I wanted to disappear. Too scared to change. I was trapped.
It started out of fear. Fear from confronting my problems. I neglected feedback from others. Kept a monologue in my head and hid things from my team because I thought I knew best. I was scared that others were going to slow me down. That they were going to say “no.” That I had to argue, explain things and prove myself right. I was scared of consequences and conflict. That I may get fired or that no one will listen or that no one cares. The possibility that change may come.
My first startup collapsed because we neglected each other. Other startups I was in didn’t perform well because not everyone’s opinion mattered. My first few ventures sucked because the hard things were really hard to speak about.
Either you’re empowering your team or you’re building fear. Founders think communication is about ordering employees around. That’s wrong. Regardless if you have a company of 5 or 500, if every member isn’t able to freely express themselves you’re headed for disaster. I know because I’ve been in several.
But then I tried empowering my team and letting go of my own insecurities for the benefit of the company. It was hard at first. All the honesty. The emotions. Blah.
But eventually things turned around.
I got better at it over the years. Telling people how I really feel. I got things off my chest. Freed myself.
And then I turned my businesses around.
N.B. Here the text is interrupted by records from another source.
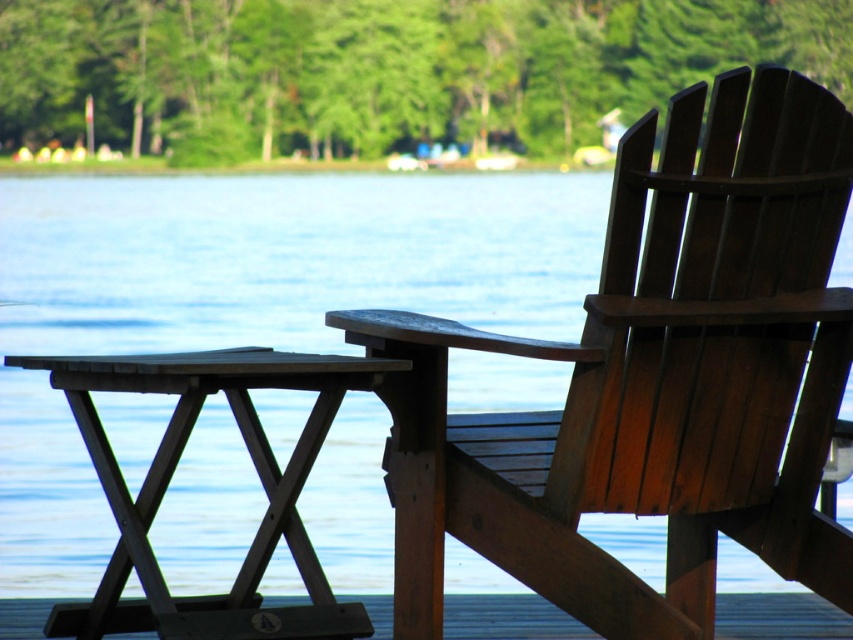 You are planning to set up a small garden between the wooden picnic table at lower left and the wooden deck at lower center. Considering their widths, which object should you place closer to the edge of the dock to ensure there is enough space for the garden?

The wooden picnic table at lower left has a larger width than the wooden deck at lower center. To ensure enough space for the garden, you should place the wooden picnic table at lower left closer to the edge of the dock so the narrower wooden deck at lower center allows more space in the middle for the garden.

You are planning to place a new bench next to the wooden chair at right and the wooden deck at lower center. Considering their widths, which object should the bench be placed closer to to ensure it doesn

The wooden chair at right is wider than the wooden deck at lower center. Therefore, the bench should be placed closer to the wooden deck at lower center to ensure it fits properly.

You are standing on the dock and want to place a large fishbowl on the surface nearest to you. Which object, the wooden chair at right or the wooden picnic table at lower left, should you choose?

The wooden picnic table at lower left is the nearest to you since it is positioned lower than the wooden chair at right, which is above it. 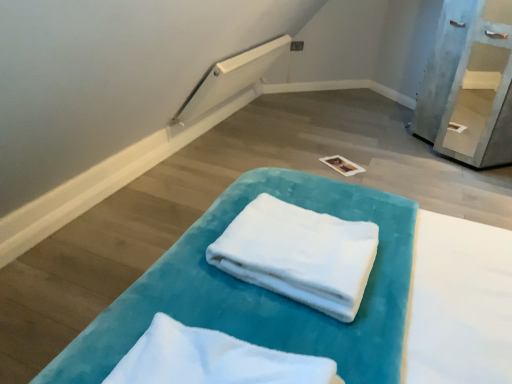 Question: Is velvet teal towel at center behind white soft towel at center, which is counted as the 1th cloth, starting from the front?

Choices:
 (A) no
 (B) yes

Answer: (B)

Question: Is white soft towel at center, which appears as the 2th cloth when viewed from the back, a part of velvet teal towel at center?

Choices:
 (A) no
 (B) yes

Answer: (A)

Question: From a real-world perspective, is velvet teal towel at center on top of white soft towel at center, which appears as the 2th cloth when viewed from the back?

Choices:
 (A) no
 (B) yes

Answer: (A)

Question: Is velvet teal towel at center shorter than white soft towel at center, which appears as the 2th cloth when viewed from the back?

Choices:
 (A) no
 (B) yes

Answer: (B)

Question: Could you tell me if velvet teal towel at center is facing white soft towel at center, which is counted as the 1th cloth, starting from the front?

Choices:
 (A) no
 (B) yes

Answer: (A)

Question: Does velvet teal towel at center appear on the right side of white soft towel at center, which appears as the 2th cloth when viewed from the back?

Choices:
 (A) no
 (B) yes

Answer: (B)

Question: Does light blue painted wood shelf at upper right have a lesser width compared to white soft towel at center, placed as the first cloth when sorted from back to front?

Choices:
 (A) yes
 (B) no

Answer: (B)

Question: Is light blue painted wood shelf at upper right positioned beyond the bounds of white soft towel at center, the second cloth in the front-to-back sequence?

Choices:
 (A) no
 (B) yes

Answer: (B)

Question: Is white soft towel at center, placed as the first cloth when sorted from back to front, surrounded by light blue painted wood shelf at upper right?

Choices:
 (A) yes
 (B) no

Answer: (B)

Question: Is light blue painted wood shelf at upper right facing away from white soft towel at center, placed as the first cloth when sorted from back to front?

Choices:
 (A) yes
 (B) no

Answer: (B)

Question: Can you confirm if light blue painted wood shelf at upper right is bigger than white soft towel at center, the second cloth in the front-to-back sequence?

Choices:
 (A) no
 (B) yes

Answer: (B)

Question: Is light blue painted wood shelf at upper right further to the viewer compared to white soft towel at center, the second cloth in the front-to-back sequence?

Choices:
 (A) no
 (B) yes

Answer: (B)

Question: Can you confirm if white soft towel at center, which is counted as the 1th cloth, starting from the front, is positioned to the left of white soft towel at center, the second cloth in the front-to-back sequence?

Choices:
 (A) yes
 (B) no

Answer: (A) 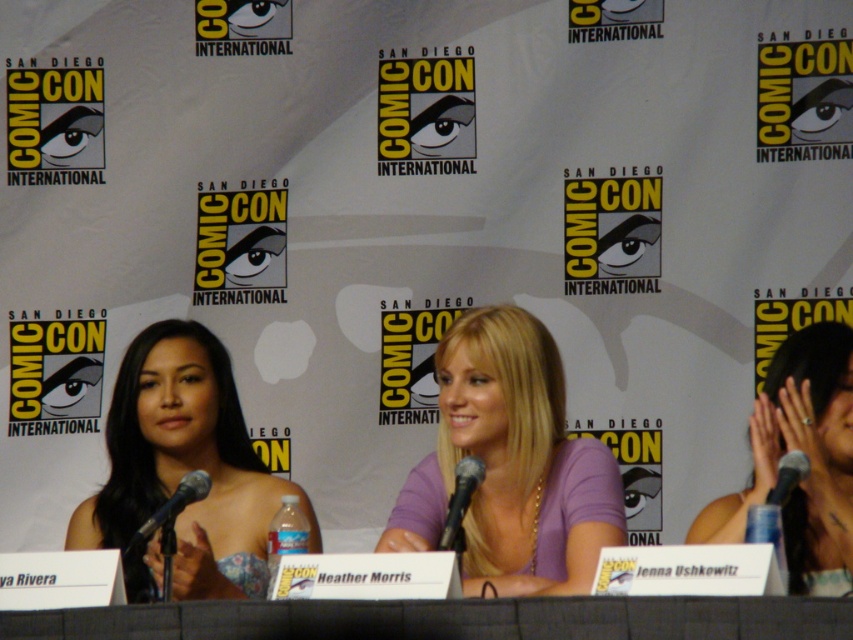 You are attending San Diego Comic Con and want to take a photo of the two points mentioned in the scene. Which point is closer to you, point (573, 621) or point (165, 502)?

Point (573, 621) is closer to the viewer than point (165, 502).

You are a photographer positioned at the back of the room and want to capture a clear shot of both the black metallic microphone at left and the black matte microphone at center. Which microphone will appear closer to you in the photo?

The black metallic microphone at left will appear closer to you in the photo because it is positioned closer to your vantage point compared to the black matte microphone at center, which is farther away.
Here’s how you can as well.
Empower or Die
The ONLY reason companies fail is because of problems in communication.
Inspiring speeches, gifts, and free beers don’t help. Nor will startup t-shirts or a dog friendly office. That’s all bullshit. Your team will never be motivated by your words, a higher paycheck or even equity. They’ll only be motivated by results.
“When people begin to feel the magic of momentum — when they begin to see tangible results and can feel the flywheel start to build speed — that’s when they line up, throw their shoulders to the wheel, and push. And that’s how change really happens.” –Good to Great by Jim Collins
What changed my life was a simple practice that encourages constant feedback, honesty and weekly results. It brings the hard topics to the table. It forces you to externalize.
Have a 10 minute meeting every morning and discuss a) what was done yesterday, b) what’s going on today and c) what’s slowing the team down from reaching its weekly goals. Improve.
We started these daily meetings. Our productivity exploded. We were seeing results and moving faster.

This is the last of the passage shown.